Les nazis et leurs collaborateurs poursuivent leur action répressive. Ils ont compris le danger que représente l’information diffusée par la Résistance.
Le 13 août 1941, une ordonnance allemande interdit aux Juifs de posséder un récepteur radio : Il faut les empêcher d’écouter les émissions de Radio Londres et de Radio Moscou opposées au régime de Vichy et au nazisme dont Radio Paris est le porte-parole. Radio Londres scande inlassablement « Radio-Paris-ment-Radio-Paris-est-allemand ».
Le PCF met en œuvre une politique nouvelle appelant, notamment, au développement de protestations anti-hitlériennes. Ainsi, des manifestations, loin d’être le fait du seul Parti communiste, se déroulent le 14 juillet 1941. De nombreux jeunes Juifs, immigrés ou enfants d’immigrés, se joignent à leurs camarades d’origine française.

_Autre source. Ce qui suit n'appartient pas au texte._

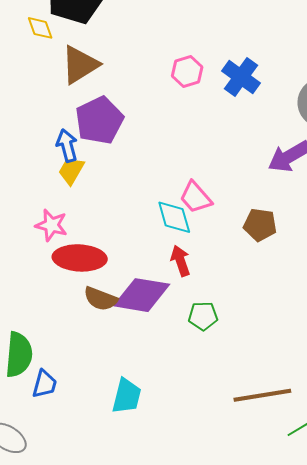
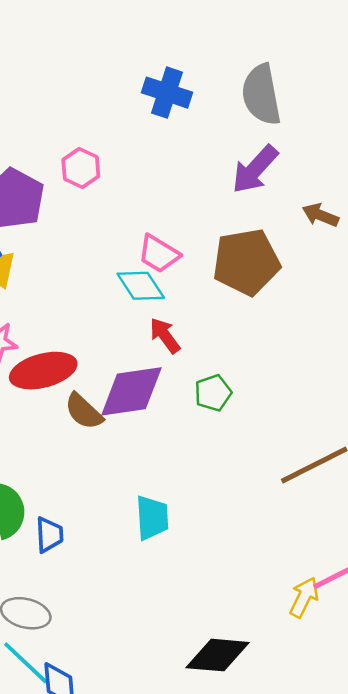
pink hexagon: (187, 71) -> (81, 168), moved
brown pentagon: (260, 225) -> (246, 262), size x1.6
brown semicircle: (101, 299) -> (84, 411), turned 40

Vichy et les nazis frappent sur tous les fronts : le 13 août 1941, à Paris, lors d’une nouvelle manifestation, organisée par les Jeunesses communistes, Samuel Tyszelman, dit familièrement Titi, est arrêté par la police française.

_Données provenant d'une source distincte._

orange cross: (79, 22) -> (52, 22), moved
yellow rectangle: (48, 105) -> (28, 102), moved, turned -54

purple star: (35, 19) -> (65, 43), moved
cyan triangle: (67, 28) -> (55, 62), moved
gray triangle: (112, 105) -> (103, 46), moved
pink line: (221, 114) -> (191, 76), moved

La nuit suivante, à Paris, porte d’Orléans, deux résistants des Bataillons de la jeunesse exécutent un officier allemand.
Le 15 août, les nazis proclament que toute activité communiste est passible de la peine capitale. Titi est condamné à mort pour « activité en faveur de l’ennemi » et « participation à une manifestation communiste dirigée contre les troupes d’occupation allemandes ».
Samuel Tyszelman, communiste et désigné comme Juif, est fusillé le 19 août en même temps qu’Henri Gautherot, un autre participant à la manifestation du 13 août. Tyszelman devient le symbole de l’unité de lutte entre militants, qu’ils soient juifs ou non.